Scientists today report initial results
from humans on the safety and tolerability of a novel strategy to curb
HIV disease by removing key cells from HIV-infected individuals,
genetically modifying the cells to resist HIV infection and returning
them to those people. The basic and pre-clinical research on this
strategy, which eventually might help people control the virus without
drugs, was funded by the National Institute of Allergy and Infectious
Diseases (NIAID), part of the National Institutes of Health. The Phase I
clinical trial was funded by Sangamo BioSciences and was led by NIAID
grantee Carl H. June, M.D., with co-investigators Bruce L. Levine,
Ph.D., and Pablo Tebas, M.D., all of the Perelman School of Medicine at
the University of Pennsylvania, Philadelphia.
The trial built on the observation that
people who naturally have a genetic modification in a protein called
CCR5 are resistant to HIV infection, and when infected with HIV,
progress to AIDS more slowly. CCR5 is a cell-surface molecule, or
receptor, that most HIV variants must use to enter their primary target:
the CD4+ T cell. In the trial, CD4+ T-cells were
collected from each of 12 HIV-infected volunteers whose virus was
controlled by anti-HIV therapy. These cells were then treated in the
laboratory with molecular tools called zinc-finger nucleases (ZFNs). The
ZFNs were designed to snip the DNA within the gene that codes for the
CCR5 receptor. This process introduced a genetic mutation rendering CCR5
receptors non-functional. Subsequently, the cells were stimulated to
multiply, and each patient received an infusion of 10 billion of their
own CD4+ T-cells, with roughly a fifth of the CCR5 genes now mutated.
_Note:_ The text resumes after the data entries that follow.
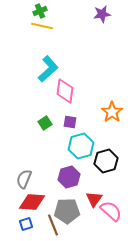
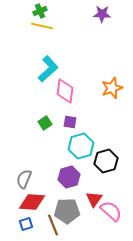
purple star: rotated 12 degrees clockwise
orange star: moved 24 px up; rotated 15 degrees clockwise
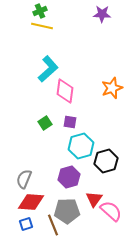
red diamond: moved 1 px left
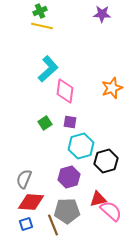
red triangle: moved 4 px right; rotated 42 degrees clockwise
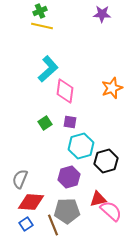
gray semicircle: moved 4 px left
blue square: rotated 16 degrees counterclockwise
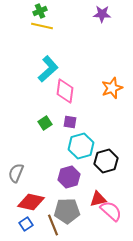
gray semicircle: moved 4 px left, 6 px up
red diamond: rotated 8 degrees clockwise
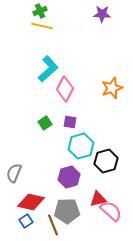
pink diamond: moved 2 px up; rotated 20 degrees clockwise
gray semicircle: moved 2 px left
blue square: moved 3 px up
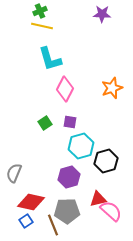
cyan L-shape: moved 2 px right, 10 px up; rotated 116 degrees clockwise
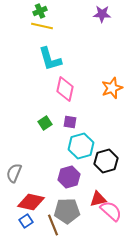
pink diamond: rotated 15 degrees counterclockwise
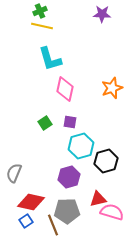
pink semicircle: moved 1 px right, 1 px down; rotated 25 degrees counterclockwise
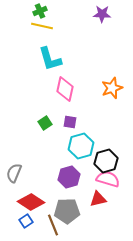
red diamond: rotated 20 degrees clockwise
pink semicircle: moved 4 px left, 33 px up
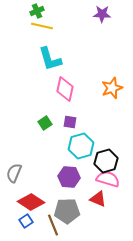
green cross: moved 3 px left
purple hexagon: rotated 20 degrees clockwise
red triangle: rotated 36 degrees clockwise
Four weeks later, in a planned
interruption of anti-HIV therapy, half the study participants stopped
taking their antiretroviral drugs for 8 to 12 weeks. Investigators found
that the experimental treatment was generally safe, and that the
genetically modified cells appeared to be protected from HIV infection.
In one volunteer who naturally had the desired mutation in half of his CCR5 genes,
HIV replication was controlled during the entire 12-week treatment
interruption. Future research will include evaluating this experimental
treatment in more volunteers, as well as maximizing the frequency of CCR5 disruption
by ZFNs and increasing the persistence of the genetically modified
cells in the body to achieve a therapeutic effect.
Said Dr. Anthony Fauci, director of the NIAID, to the NYT:
“It’s a great strategy. It’s exciting,
interesting, elegant science. But a lot of ‘ifs’ need to be addressed
before you can say ‘Wow, this could really work.’”
The paper adds: "Dr. Fauci also questioned whether patients would
want this relatively complex treatment when many people can keep the
infection under control with just one to a few pills a day."